Markets for the Company’s type of software products and that of its competitors are characterized by:

 
development of new software, software solutions or enhancements that are subject to constant change;
 
    rapidly evolving technological change; and
 
     unanticipated changes in customer needs.
 
 
Because these markets are subject to such rapid change, the life cycle of the Company’s products is difficult to predict. As a result, the Company is subject to the following risks:
     
 
whether or how the Company will respond to technological changes in a timely or cost-effective manner;

 
whether the products or technologies developed by the Company’s competitors will render the Company’s products and services obsolete or shorten the life cycle of the Company’s products and services; and

 
whether the Company’s products and services will achieve market acceptance.

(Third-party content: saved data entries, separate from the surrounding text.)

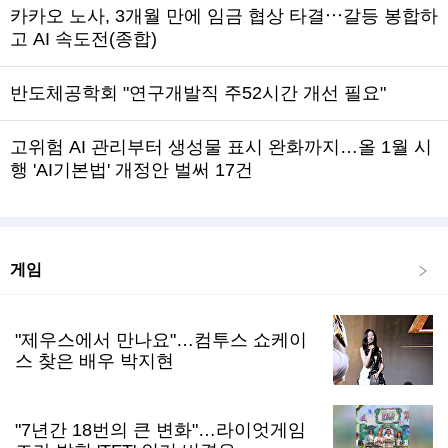
카카오 노사, 3개월 만에 임금 협상 타결⋯갈등 봉합하
고 AI 속도전(종합)
반도체공학회 "연구개발직 주52시간 개선 필요"
고위험 AI 관리부터 생성물 표시 완화까지…올 1월 시
행 'AI기본법' 개정안 벌써 17건
게임
"제우스에서 만나요"…컴투스 쇼케이
스 찾은 배우 박지현
"7년간 18번의 큰 변화"…라이엇게임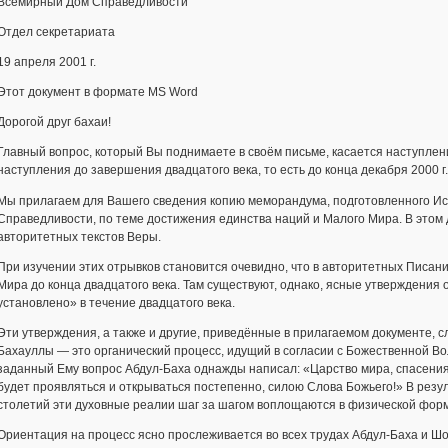
Всемирный Дом Справедливости
Отдел секретариата
19 апреля 2001 г.
Этот документ в формате MS Word
Дорогой друг бахаи!
Главный вопрос, который Вы поднимаете в своём письме, касается наступлен
наступления до завершения двадцатого века, то есть до конца декабря 2000 г.
Мы прилагаем для Вашего сведения копию меморандума, подготовленного И
Справедливости, по теме достижения единства наций и Малого Мира. В этом
авторитетных текстов Веры.
При изучении этих отрывков становится очевидно, что в авторитетных Писани
Мира до конца двадцатого века. Там существуют, однако, ясные утверждения о
установлено» в течение двадцатого века.
Эти утверждения, а также и другие, приведённые в прилагаемом документе, с
Бахауллы — это органический процесс, идущий в согласии с Божественной В
заданный Ему вопрос Абдул-Баха однажды написал: «Царство мира, спасения
будет проявляться и открываться постепенно, силою Слова Божьего!» В рез
столетий эти духовные реалии шаг за шагом воплощаются в физической фор
Ориентация на процесс ясно прослеживается во всех трудах Абдул-Баха и 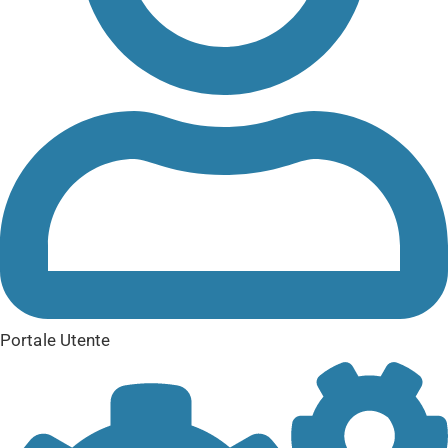
Portale Utente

Interruptions or delays in service from our third-party data center hosting facility could impair the delivery of our service and harm our business.
 
We currently serve our customers from a third-party data center hosting facility located in the United States. Any damage to, or failure of, our systems generally could result in interruptions in our service. As we continue to add capacity, we may move or transfer our data and our customers' data. Despite precautions taken during this process, any unsuccessful data transfers may impair the delivery of our service. Further, any damage to, or failure of, our systems generally could result in interruptions in our service. Interruptions in our service may reduce our revenue, cause us to issue credits or pay penalties, cause customers to terminate their subscriptions and adversely affect our renewal rates and our ability to attract new customers. Our business will also be harmed if our customers and potential customers believe our service is unreliable.
  
As part of our current disaster recovery arrangements, our production environment and all of our customers' data is currently replicated in near real-time in a separate facility physically located in a different geographic region of the United States. Companies and products added through acquisition may be temporarily served through an alternate facility. We do not control the operation of these facilities, and they are vulnerable to damage or interruption from earthquakes, floods, fires, power loss, telecommunications failures and similar events. They may also be subject to break-ins, sabotage, intentional acts of vandalism and similar misconduct. Despite precautions taken at these facilities, the occurrence of a natural disaster or an act of terrorism, a decision to close the facilities without adequate notice or other unanticipated problems at these facilities could result in lengthy interruptions in our service. Even with the disaster recovery arrangements, our service could be interrupted.
  
If our security measures are breached and unauthorized access is obtained to a customer's data, our data or our information technology systems, our service may be perceived as not being secure, customers may curtail or stop using our service and we may incur significant legal and financial exposure and liabilities.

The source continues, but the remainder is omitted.